Course Outcomes ABET Outcomes
An ability to apply knowledge of mathematics, science, and engineering A
An ability to design and conduct experiments, as well as to analyze and interpret data B
An ability to design a system, component, or process to meet desired needs within realistic constraints such as economic, environmental, social, political, ethical, health and safety, manufacturability, and sustainability C
An ability to identify, formulate, and solve engineering problems E
An ability to communicate effectively G
An ability to use the techniques, skills, and modern engineering tools necessary for engineering practice. K

Expanded Course Description

  1. High-level instrumentation control programming (Labview)
  2. Basic Digital Circuits
  3. Digital Interfacing
  4. Basic Analog Circuits
    1. Operational-Amplifier Circuits
    2. Instrumentation and Isolation Amplifiers
    3. Noise Sources
    4. Analog Filtering
    5. Power Amplifier
  5. D/A and A/D Conversion
    1. D/A Converter Circuits
    2. A/D Converter Circuits
    3. Sample-and-Hold Amplifier
    4. Frequency Aliasing
  6. Sensors and Actuators
    1. Position and Angle Sensors
    2. Temperature Sensors
    3. Strain-Sensing Elements
    4. Force and Pressure Transducers
    5. Photosensors
  7. Data Analysis
    1. Gaussian Error Distribution
    2. Least-Square Fitting
    3. Fourier Transforms
    4. Digital Filters
    5. Control Techniques

Textbooks:

  1. Stephen E. Derenzo, Interfacing: A Laboratory Approach Using the Microcomputer for Instrumentation, Data Analysis, and Control
  2. Robert H. Bishop, Learning with Labview, Addison-Wesley

Computer Use: Students are required in homework and laboratory assignments to write substantial programs in Labview.

Laboratory Projects:

  1. Event timing and digital interfacing
  2. Instrumentation amplifiers
  3. A/D
  4. D/A
  5. A/D and Least Square Fitting
  6. Frequency Aliasing
  7. FFT and Sampling
  8. Digital and Analog Filtering
  9. Computer Control

Engineering Design Statement:
In homework, the students are given an opportunity to design interfacing circuits with many possible answers.
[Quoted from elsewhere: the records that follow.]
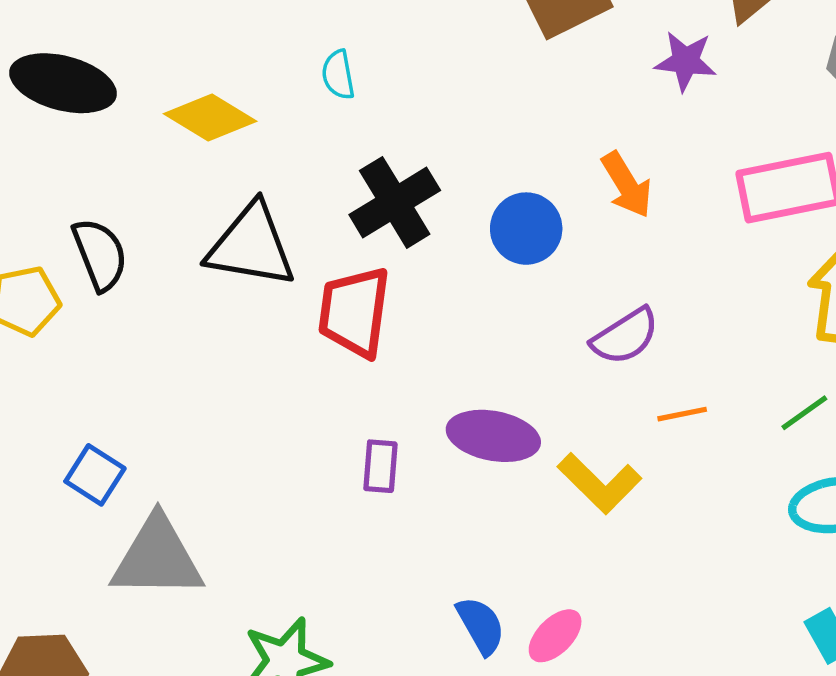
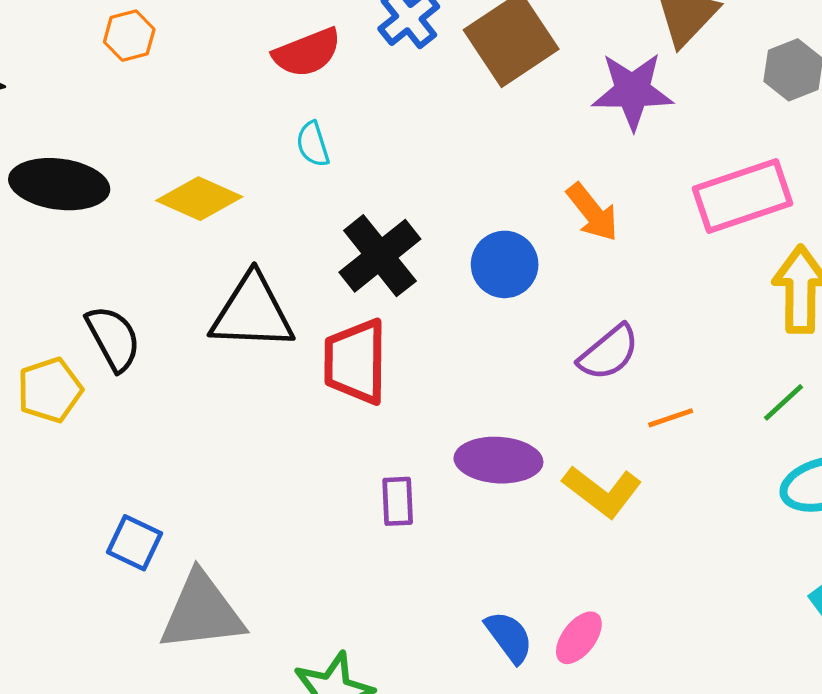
purple star: (686, 61) -> (632, 91), size x1.4

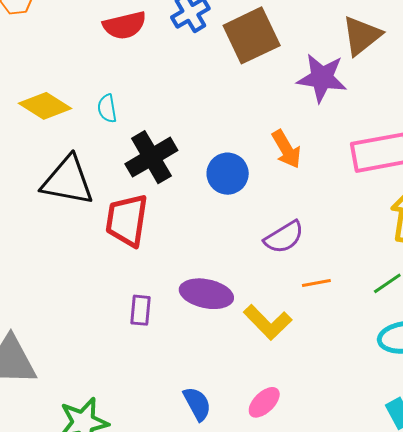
cyan semicircle: (313, 144) -> (107, 108), moved
pink ellipse: (579, 638) -> (264, 402), moved

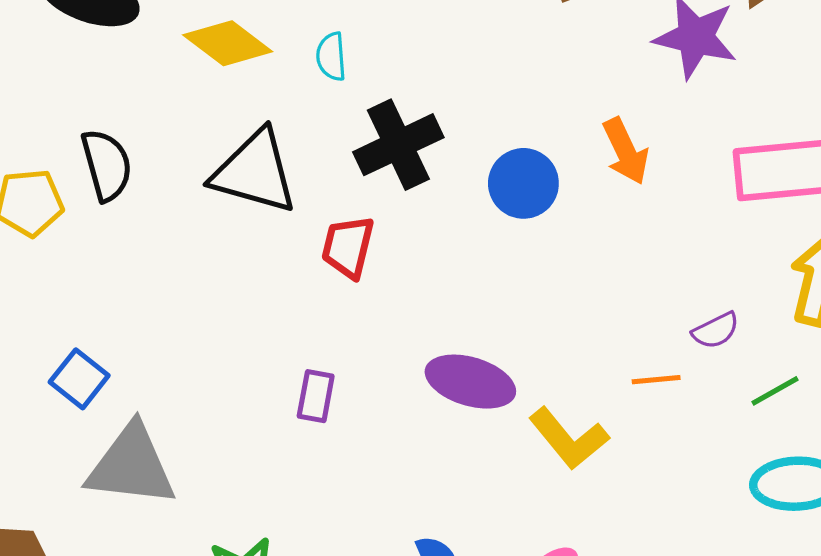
red trapezoid: (127, 220) -> (348, 247), size x0.7
purple semicircle: (284, 237) -> (716, 330), moved, size x0.7
purple rectangle: (141, 310) -> (316, 396), moved

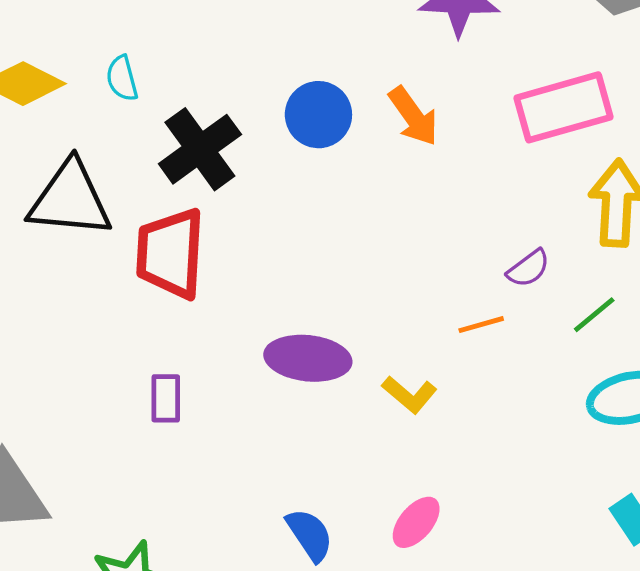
blue circle: (523, 183) -> (318, 115), moved
red trapezoid: (348, 247) -> (170, 253), size x1.5
yellow L-shape: (569, 438) -> (410, 395), size x0.7

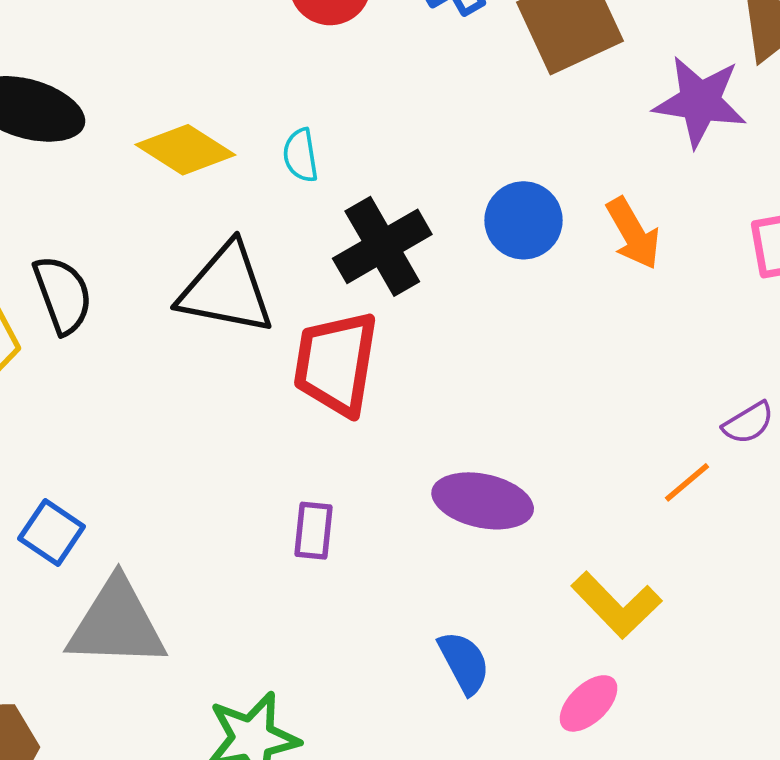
orange line: (481, 325) -> (687, 482), turned -30
yellow L-shape: (410, 395) -> (616, 605), moved, size x1.4
blue semicircle: (310, 535) -> (464, 663), moved

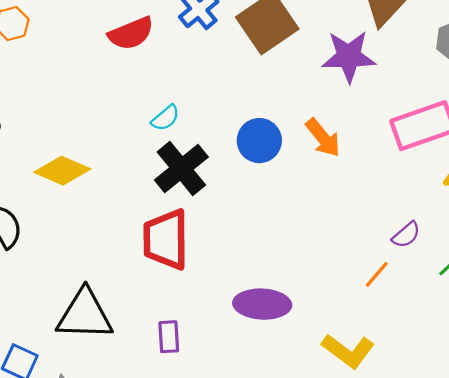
yellow diamond: (185, 150) -> (62, 171), moved
cyan semicircle: (301, 155) -> (165, 118), moved, turned -112
black triangle: (226, 289) -> (85, 315), moved

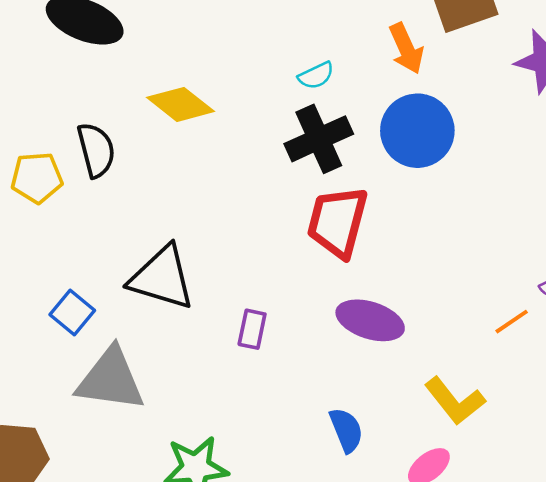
orange arrow: (323, 138) -> (406, 48), moved
blue circle: (259, 141) -> (417, 131), size x1.4
red trapezoid: (166, 239) -> (337, 222), moved

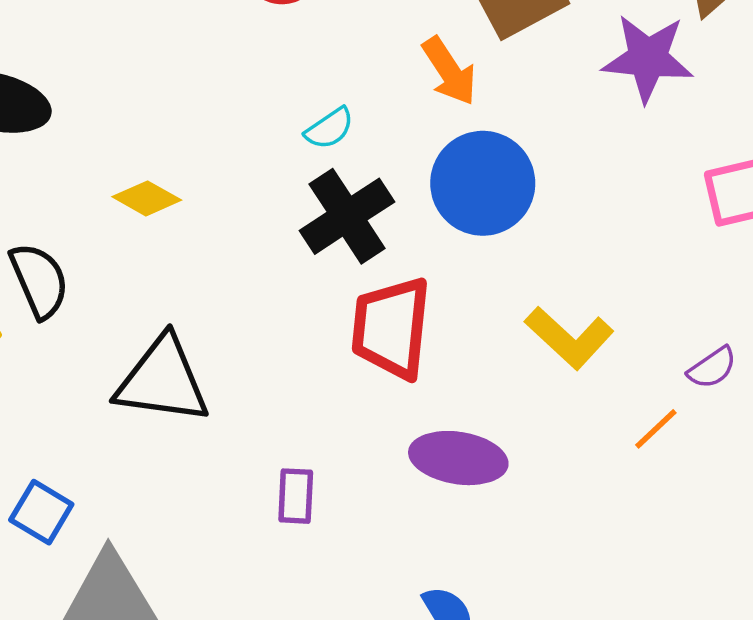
yellow diamond: (181, 104) -> (147, 198), size x0.7
black triangle: (162, 278) -> (162, 380), moved
yellow L-shape: (455, 401) -> (569, 338), moved

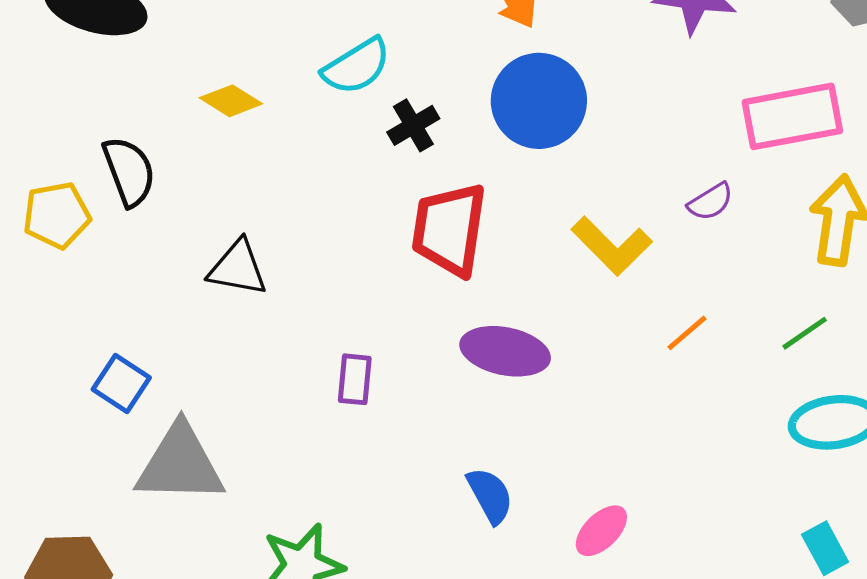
cyan semicircle: (329, 128) -> (356, 66), moved, size x1.5
black cross: (347, 216) -> (413, 125), size x0.6
purple semicircle: (712, 368) -> (711, 202), moved
black triangle: (162, 380) -> (238, 268), size x0.7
The students carry out eight organized laboratories aimed at learning the use of the equipment and some basic circuit designs. The students will work in groups of two. By the end of the quarter each lab partner will have written four technical reports on four laboratory exercises. An open-ended two week design project is part of the course. Each team will prepare a technical report on the design project. The midterm and final exams will pose problems that require knowledge of design principles and techniques.

Professional Component: Engineering Depth, Laboratory, Project
Engineering Science: 2 units
Engineering Design: 2 units

Overlap statement: MAE 176 and EBS 165 cover some of the same topics, but these courses are based on different prerequisite material and hardware/software systems and cover applications specific to the associated disciplines.